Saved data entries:
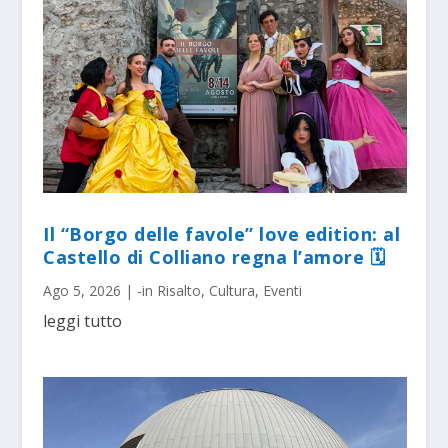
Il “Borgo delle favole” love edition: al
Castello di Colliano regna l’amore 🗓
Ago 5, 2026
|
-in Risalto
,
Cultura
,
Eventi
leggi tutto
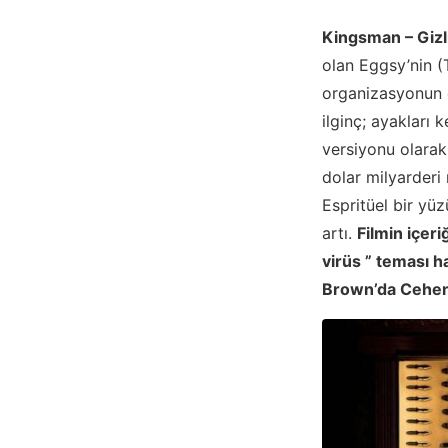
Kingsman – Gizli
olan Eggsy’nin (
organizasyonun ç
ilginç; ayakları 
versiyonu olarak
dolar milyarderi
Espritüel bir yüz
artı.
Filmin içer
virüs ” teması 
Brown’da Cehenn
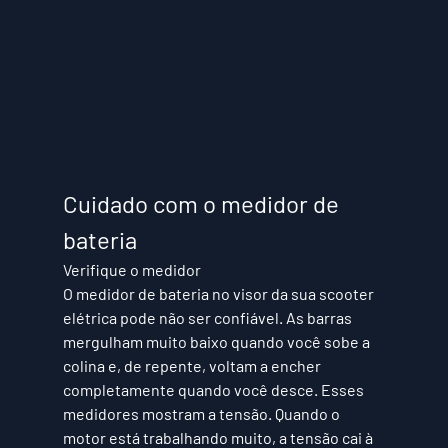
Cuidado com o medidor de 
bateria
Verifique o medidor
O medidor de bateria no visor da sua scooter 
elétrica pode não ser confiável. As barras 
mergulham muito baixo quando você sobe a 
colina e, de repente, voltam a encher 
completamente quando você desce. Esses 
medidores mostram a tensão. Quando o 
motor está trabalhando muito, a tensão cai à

==

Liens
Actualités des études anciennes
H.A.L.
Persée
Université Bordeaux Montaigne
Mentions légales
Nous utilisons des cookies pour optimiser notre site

▸ **Problem to solve**: An exact copy of the lines above, from the one containing "Université Bordeaux Montaigne" through the one containing "Nous utilisons des", is the whole of the answer.

▸ **Task answer**:
Université Bordeaux Montaigne
Mentions légales
Nous utilisons des cookies pour optimiser notre site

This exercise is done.